Now I’ll show you another manipulated diagram, which may have roughly corresponded to what I got from the permanences (unfortunately the data are no longer there).
Now you just have to imagine that these 4 outliers are next to each other in the kettle. Each one would still be tolerated. But four values next to each other? If you combine the values, the following picture emerges:
Now there are only 9 values. Since 94 is not 37, I had to leave out one value. The standard deviation for this experiment would be, according to binomial distribution, √100001/98/9 = 31.4. 331.4= 94.2. The mean value would be 10000/9 = 1111. 1111 + 94.2 = 1205.2. The maximum, however, is 1502. So intuitively I said: There must be something wrong here (there is an obvious reason why some of the other values are far too low: A few values came far too often).
As I said, because I no longer have the exact values and the result here was only achieved through manipulation, it is somewhat difficult to formulate an exact statement. The example essentially served only as an illustration. However, even such a result would be possible with absolutely correct boilers. That must be emphasised again. But the probability is very, very low.
I would just like to conclude by trying to make you aware of these concepts and different forms of random experiments. So in theory there is an experiment where there are n (always these variables, the mathematician is running away with me, just say 6, that fits) outputs, all n are equally probable. This is the idealised probability space assumed for LaPlace experiments.
In practice, at least, it becomes very difficult to get such an experiment to work at all. So mostly we have different outcomes, all of which have some probability, which is mostly unknown to us, but where we have a good estimate because of the experimental design.
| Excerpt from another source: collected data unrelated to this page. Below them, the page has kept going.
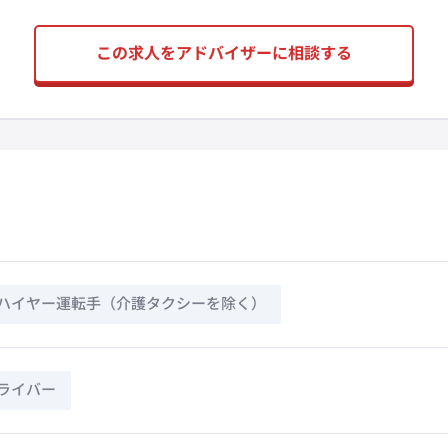
この求人をアドバイザーに相談する
ハイヤー運転手（介護タクシーを除く）
ライバー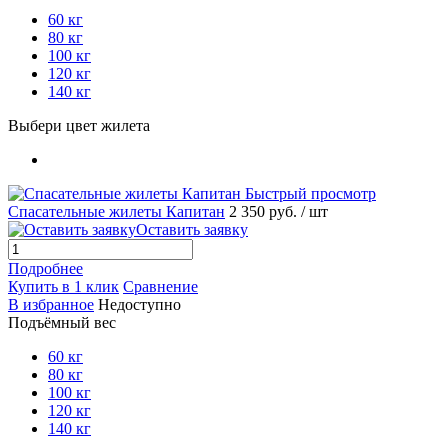
60 кг
80 кг
100 кг
120 кг
140 кг
Выбери цвет жилета
Быстрый просмотр
Спасательные жилеты Капитан
2 350 руб.
/ шт
Оставить заявку
Подробнее
Купить в 1 клик
Сравнение
В избранное
Недоступно
Подъёмный вес
60 кг
80 кг
100 кг
120 кг
140 кг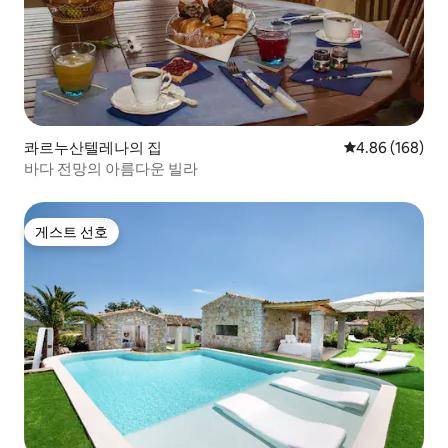
콰르누산텔레나의 집
평점 4.86점(5점
4.86 (168)
바다 전망의 아름다운 빌라
게스트 선호
게스트 선호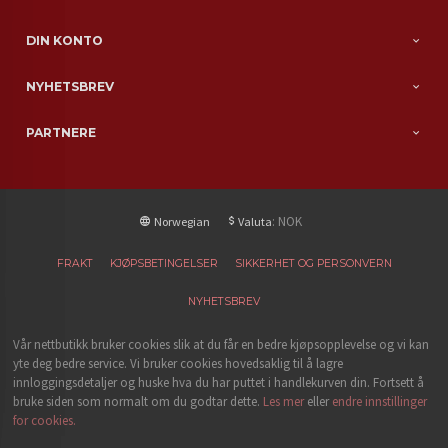
DIN KONTO
NYHETSBREV
PARTNERE
: NOK
Norwegian
Valuta
FRAKT
KJØPSBETINGELSER
SIKKERHET OG PERSONVERN
NYHETSBREV
Vår nettbutikk bruker cookies slik at du får en bedre kjøpsopplevelse og vi kan
yte deg bedre service. Vi bruker cookies hovedsaklig til å lagre
innloggingsdetaljer og huske hva du har puttet i handlekurven din. Fortsett å
bruke siden som normalt om du godtar dette.
Les mer
eller
endre innstillinger
for cookies.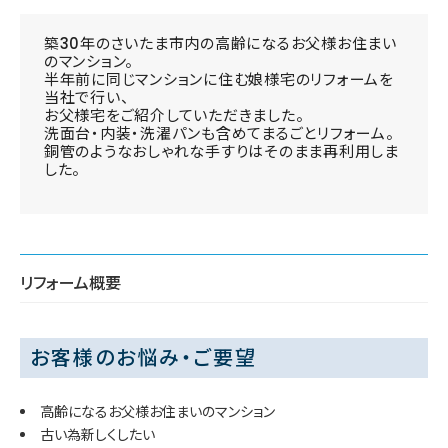
築30年のさいたま市内の高齢になるお父様お住まい
のマンション。
半年前に同じマンションに住む娘様宅のリフォームを
当社で行い、
お父様宅をご紹介していただきました。
洗面台・内装・洗濯パンも含めてまるごとリフォーム。
銅管のようなおしゃれな手すりはそのまま再利用しま
した。
リフォーム概要
お客様のお悩み・ご要望
高齢になるお父様お住まいのマンション
古い為新しくしたい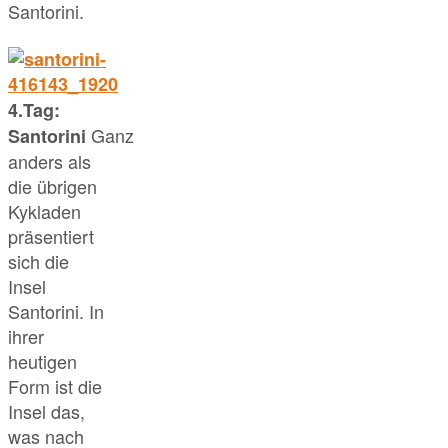
Santorini.
4.Tag:
Ganz
Santorini
anders als
die übrigen
Kykladen
präsentiert
sich die
Insel
Santorini. In
ihrer
heutigen
Form ist die
Insel das,
was nach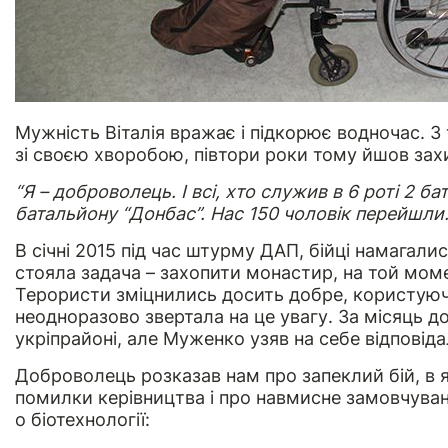
Мужність Віталія вражає і підкорює водночас. З
зі своєю хворобою, півтори роки тому йшов зах
“Я – доброволець. І всі, хто служив в 6 роті 2 бат
батальйону “Донбас”. Нас 150 чоловік перейшли.
В січні 2015 під час штурму ДАП, бійці намагал
стояла задача – захопити монастир, на той моме
Терористи зміцнились досить добре, користуюч
неодноразово звертала на це увагу. За місяць д
укріпрайоні, але Муженко узяв на себе відповід
Доброволець розказав нам про запеклий бій, в я
помилки керівництва і про навмисне замовчуван
о біотехнології: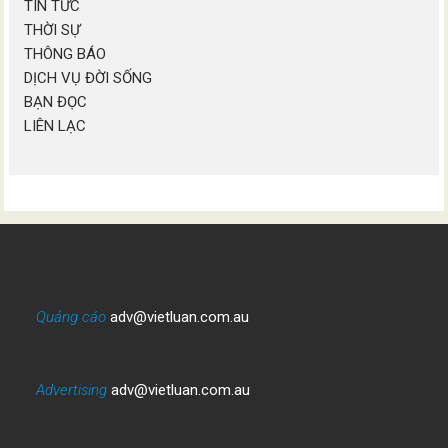
TIN TỨC
THỜI SỰ
THÔNG BÁO
DỊCH VỤ ĐỜI SỐNG
BẠN ĐỌC
LIÊN LẠC
Quảng cáo
adv@vietluan.com.au
Advertising
adv@vietluan.com.au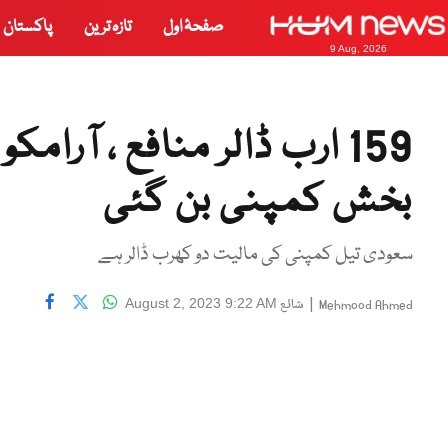
صفحۂ اول
تازہ ترین
پاکستان
9 Aug, 2026
159 ارب ڈالر منافع ، آرا
بخش کمپنی بن گئی
سعودی تیل کمپنی کی مالیت دو کھرب ڈالر ہے
|
شائع
August 2, 2023 9:22 AM
Mehmood Ahmed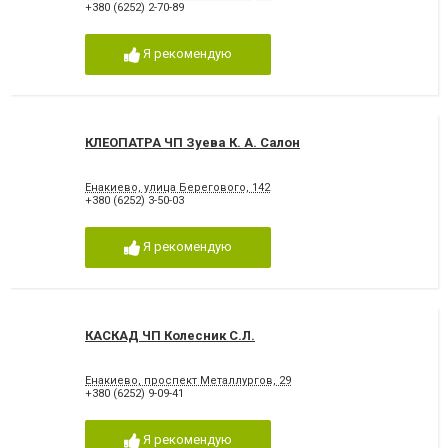
+380 (6252) 2-70-89
Я рекомендую
КЛЕОПАТРА ЧП Зуева К. А. Салон
Енакиево, улица Берегового, 142
+380 (6252) 3-50-03
Я рекомендую
КАСКАД ЧП Колесник С.Л.
Енакиево, проспект Металлургов, 29
+380 (6252) 9-09-41
Я рекомендую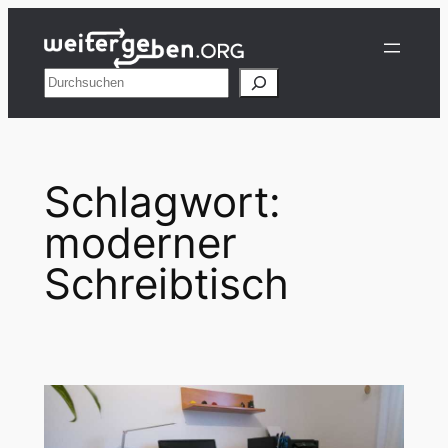
Zum
Inhalt
springen
Suchen
Schlagwort:
moderner
Schreibtisch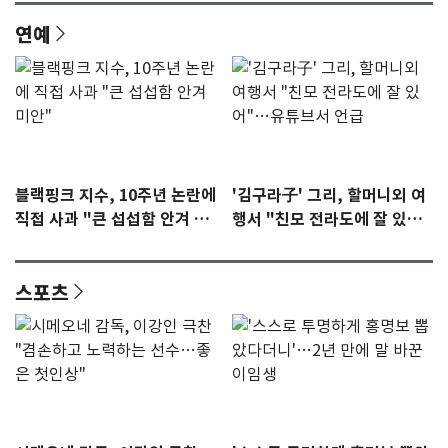
연예
블랙핑크 지수, 10주년 논란에
'김구라子' 그리, 할머니외 여
직접 사과 "큰 섭섭함 안겨 미
행서 "친모 전라도에 잘 있
안"
어"…유튜브서 언급
스포츠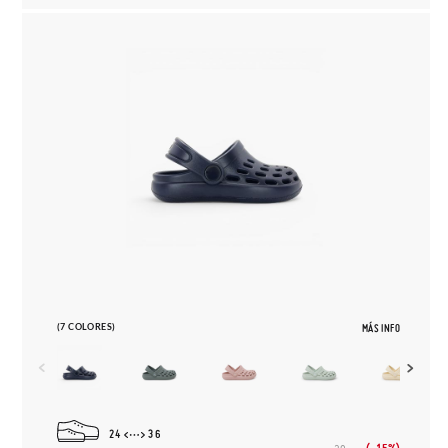
(7 COLORES)
MÁS INFO
24
36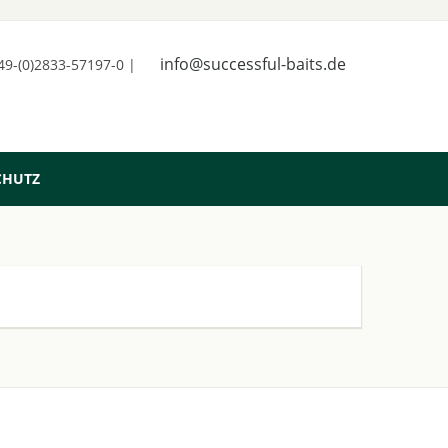
info@successful-baits.de
+49-(0)2833-57197-0 |
CHUTZ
In the end, the values cannot be determined exactly. But when I mention a LaPlace experiment in the future, I tend to mean a “Pauli experiment”. And even that is still idealised. In my experiment there are also n outputs. These n outputs are all known but not the same. The Pauli2 experiment, that’s real life. There are an infinite number of outcomes and not a single probability is known. But that’s just a joke. (It occurs to me that a good friend of mine occasionally offered, in order to document his lack of chances at a certain game: “Come on, we’ll play heads or tails. I’ll take edge”. So much for “there are only two exactly equally probable outcomes to a coin toss”).